My ten-year-old daughter Rose is a thoroughly modern child in many respects but one endearingly old-fashioned characteristic that she has is a deep love of Enid Blyton. She thrilled to the Malory Towers books, as well as the BBC’s uncharacteristically old-fashioned adaptation, and was equally enamoured of the The Secret Seven, although curiously, she was left entirely cold by the wilder antics of the The Famous Five.
However, a particular favourite were the four Faraway Tree books that Blyton wrote between 1939 and 1951, at the peak of her popularity and fame. They are hardly great literature, but as usual with Blyton, are rich in imaginative vigour, as she follows the fortunes of Jo, Bessie and Fanny, a trio of girls who discover the Faraway Tree. Menace – so often a key component of Blyton’s stories – is provided by Dame Slap, the fearsome proprietor of a kind of reform school for poorly behaved supernatural beings, but these are a million miles away from the more threatening tales of Lewis Carroll or Kenneth Grahame, where nature (or supernature) is red in tooth and claw. Instead, the Magic Faraway Tree is a land of contentment and mild adventure, devoid of any real danger.

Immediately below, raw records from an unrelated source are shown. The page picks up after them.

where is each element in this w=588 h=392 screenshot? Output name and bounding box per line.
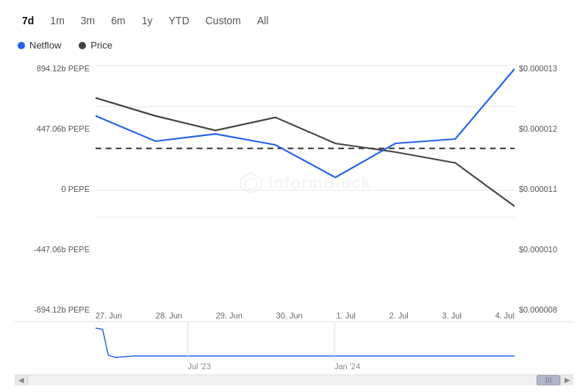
mini-y-right [514, 322, 573, 374]
time-tab-1m[interactable]: 1m [43, 12, 71, 29]
y-left-label: 447.06b PEPE [15, 124, 90, 133]
y-axis-right: $0.000013$0.000012$0.000011$0.000010$0.0… [514, 58, 573, 320]
mini-chart-area: Jul '23 Jan '24 [96, 322, 514, 374]
time-tab-ytd[interactable]: YTD [162, 12, 197, 29]
mini-chart-wrapper: Jul '23 Jan '24 [15, 321, 573, 374]
mini-chart-svg [96, 322, 514, 360]
y-left-label: 0 PEPE [15, 185, 90, 193]
time-tab-all[interactable]: All [250, 12, 276, 29]
y-right-label: $0.000011 [519, 185, 573, 193]
legend-price: Price [79, 40, 112, 51]
mini-label-jan24: Jan '24 [334, 362, 360, 371]
chart-with-xaxis: InformBlock [96, 58, 514, 320]
y-right-label: $0.000012 [519, 124, 573, 133]
mini-y-left [15, 322, 96, 374]
y-axis-left: 894.12b PEPE447.06b PEPE0 PEPE-447.06b P… [15, 58, 96, 320]
x-axis-label: 27. Jun [96, 311, 122, 320]
scroll-left-button[interactable]: ◀ [15, 375, 28, 385]
mini-label-jul23: Jul '23 [187, 362, 210, 371]
y-left-label: -447.06b PEPE [15, 245, 90, 254]
main-chart-svg [96, 58, 514, 224]
netflow-dot [18, 42, 25, 49]
time-tab-custom[interactable]: Custom [198, 12, 248, 29]
x-axis-label: 4. Jul [495, 311, 514, 320]
y-right-label: $0.000010 [519, 245, 573, 254]
time-tabs: 7d1m3m6m1yYTDCustomAll [15, 12, 573, 29]
x-axis-label: 1. Jul [336, 311, 355, 320]
y-left-label: 894.12b PEPE [15, 64, 90, 73]
scroll-right-button[interactable]: ▶ [560, 375, 573, 385]
scrollbar-track[interactable] [28, 375, 560, 385]
scrollbar-thumb[interactable] [537, 375, 560, 385]
chart-area: InformBlock [96, 58, 514, 308]
price-dot [79, 42, 86, 49]
y-left-label: -894.12b PEPE [15, 305, 90, 314]
main-container: 7d1m3m6m1yYTDCustomAll Netflow Price 894… [0, 0, 588, 392]
grip-line-3 [551, 377, 551, 383]
time-tab-3m[interactable]: 3m [74, 12, 102, 29]
legend: Netflow Price [15, 40, 573, 51]
time-tab-1y[interactable]: 1y [135, 12, 160, 29]
mini-chart-inner: Jul '23 Jan '24 [15, 322, 573, 374]
time-tab-7d[interactable]: 7d [15, 12, 41, 29]
y-right-label: $0.000008 [519, 305, 573, 314]
x-axis-label: 30. Jun [276, 311, 303, 320]
x-axis: 27. Jun28. Jun29. Jun30. Jun1. Jul2. Jul… [96, 308, 514, 320]
chart-main: 894.12b PEPE447.06b PEPE0 PEPE-447.06b P… [15, 58, 573, 320]
x-axis-label: 28. Jun [156, 311, 182, 320]
grip-line-2 [548, 377, 549, 383]
x-axis-label: 3. Jul [442, 311, 462, 320]
legend-price-label: Price [90, 40, 112, 51]
y-right-label: $0.000013 [519, 64, 573, 73]
grip-line-1 [546, 377, 547, 383]
legend-netflow-label: Netflow [29, 40, 61, 51]
scrollbar-area: ◀ ▶ [15, 374, 573, 385]
x-axis-label: 29. Jun [216, 311, 243, 320]
legend-netflow: Netflow [18, 40, 61, 51]
time-tab-6m[interactable]: 6m [104, 12, 132, 29]
x-axis-label: 2. Jul [390, 311, 409, 320]
mini-divider-1 [187, 322, 188, 360]
mini-divider-2 [334, 322, 335, 360]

They remain much-loved by children and parents alike, but how on earth they could be adapted for cinema in 2026 is a tricky issue. Eventually, Sam Mendes’ production company Neal Street hired Paddington 2 and Wonka screenwriter Simon Farnaby to adapt the books. Farnaby jettisons the period setting and brings the story firmly into the present day, casting Andrew Garfield and Claire Foy as, respectively, a dreamy would-be tomato sauce inventor and his electronics engineer wife, who quits her job on a point of principle after designing a talking fridge that can spy on its users. Such licence is a Farnaby innovation rather than a Blyton one, but perfectly in keeping with the mixture of humour and residual distrust of all things ‘modern’ that her books epitomise.
Ben Gregor’s film is, however, a strange and rather perplexing beast. It had a successful opening weekend at the box office, perhaps because it was cunningly released at the beginning of the Easter holidays, but when I took Rose to see it, I struggled to see who it was aimed at. It has all the tick-box qualities of any contemporary live-action children’s film, such as the now-obligatory diverse casting (Sir Lenny Henry has a brief cameo as one of a trio of clueless wise men, the Know-Alls) and an anti-screen, anti-technology ethos: ironic, really, given that its future audience will be watching it either on televisions or mobile phones.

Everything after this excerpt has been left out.